“This fighting must not continue because its repercussions are bad – for the dear Palestinian people (and) Lebanon,” Hezbollah leader, Hassan Nasrallah said.
The head of powerful armed group, Hezbollah, called on Tuesday for a halt to days of deadly clashes that have raged between rival factions in the Palestinian camp of Ain Al-Hilweh in southern Lebanon, Reuters reports.
At least 11 people have been killed in the camp since fighting broke out on Saturday between mainstream faction Fatah and Islamic militants, security sources in the camp told Reuters.
Fighting Must Stop
“This fighting must not continue because its repercussions are bad – for the camp’s residents, for the dear Palestinian people … for the south, for all of Lebanon,” Hezbollah leader, Hassan Nasrallah said in a televised address.

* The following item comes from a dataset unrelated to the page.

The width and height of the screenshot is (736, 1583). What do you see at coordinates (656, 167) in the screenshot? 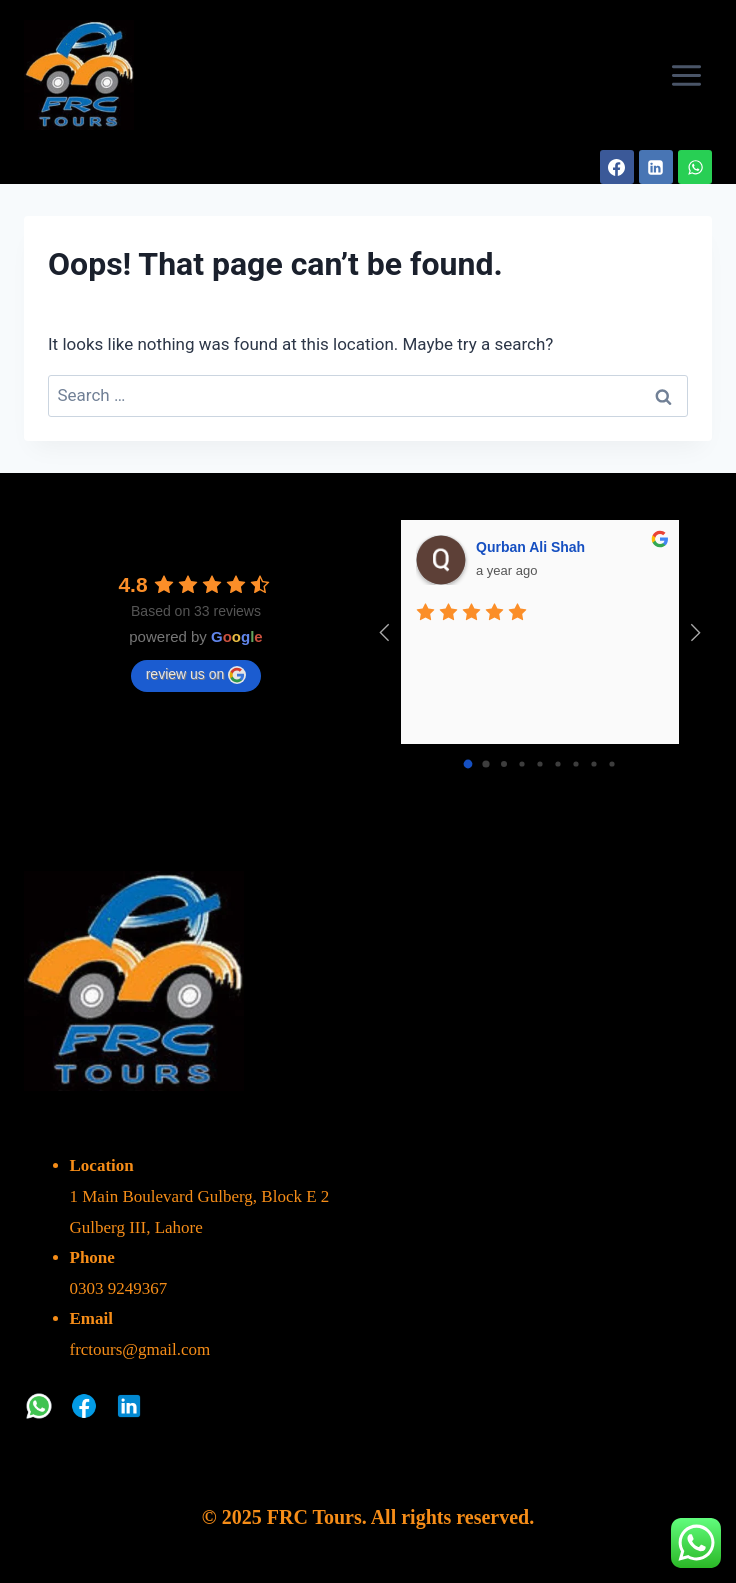
I see `[Linkedin]` at bounding box center [656, 167].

The United Nations Agency for Palestine Refugees (UNRWA) said at least 2,000 people have fled their homes in the camp and UNRWA activities were suspended due to the violence.

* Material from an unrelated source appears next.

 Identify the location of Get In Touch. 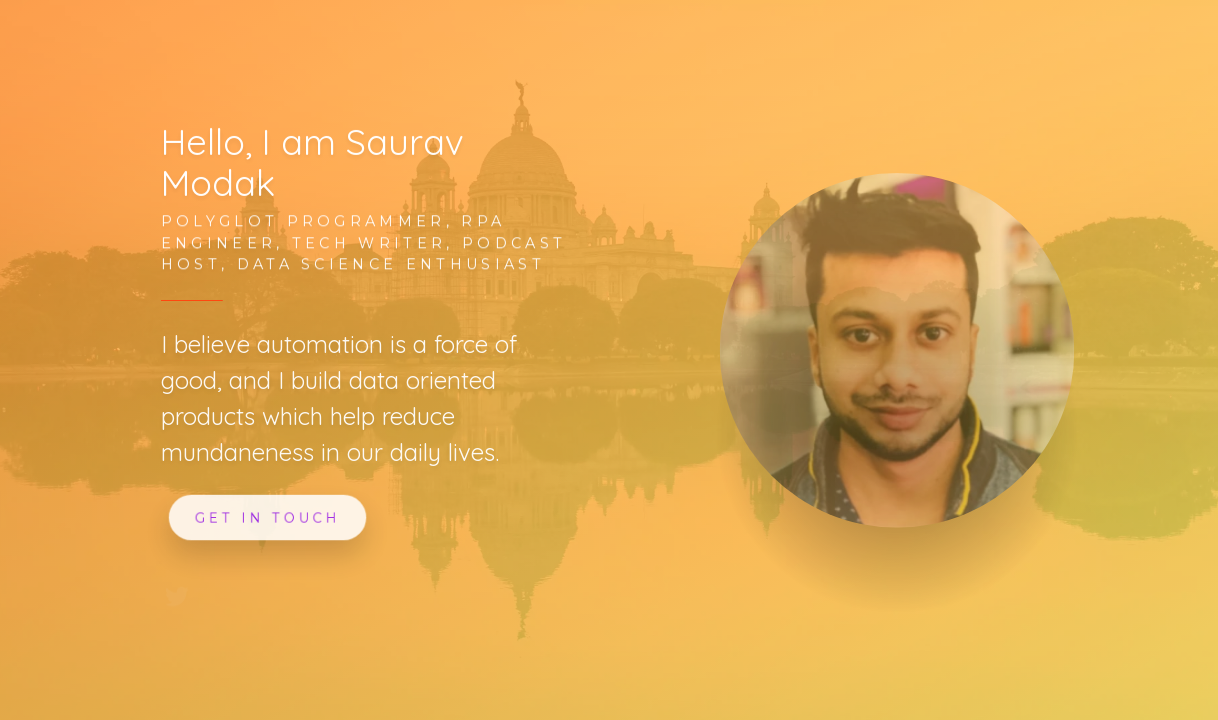
(267, 517).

Negotiations between the rival factions have led to brief suspensions of fighting but have failed to secure a lasting ceasefire, with heavy clashes resuming on Tuesday.
Hezbollah, which controls southern Lebanon and is vehemently opposed to Israel, has ties to Palestinian factions and supports their cause.
Nasrallah, on Tuesday, said anyone who could “pressure, say a word, make contact, make an effort” to secure a truce should do so.
Hundreds of thousands of Palestinian refugees live in Lebanon’s 12 Palestinian camps, which date back to the Nakba, the 1948 ethnic cleansing of Palestine by Zionist militias.
The camps mainly lie outside the jurisdiction of Lebanese security services.
Quran Burning
Nasrallah also ramped up his language on Tuesday against those burning copies of the Muslim holy book, the Quran, in Denmark and Sweden in recent weeks, saying the weak response from Muslim states had left believers wanting.
“There is no longer any meaning to waiting for anyone. You must take up this responsibility and punish these damned people with the strongest punishment,” Nasrallah said.
Hezbollah is a Lebanese resistance group.
It is credited for driving the Israeli military out of Lebanon in 2000, and for pushing back against attempted Israeli incursions in the Israeli war on Lebanon in 2006.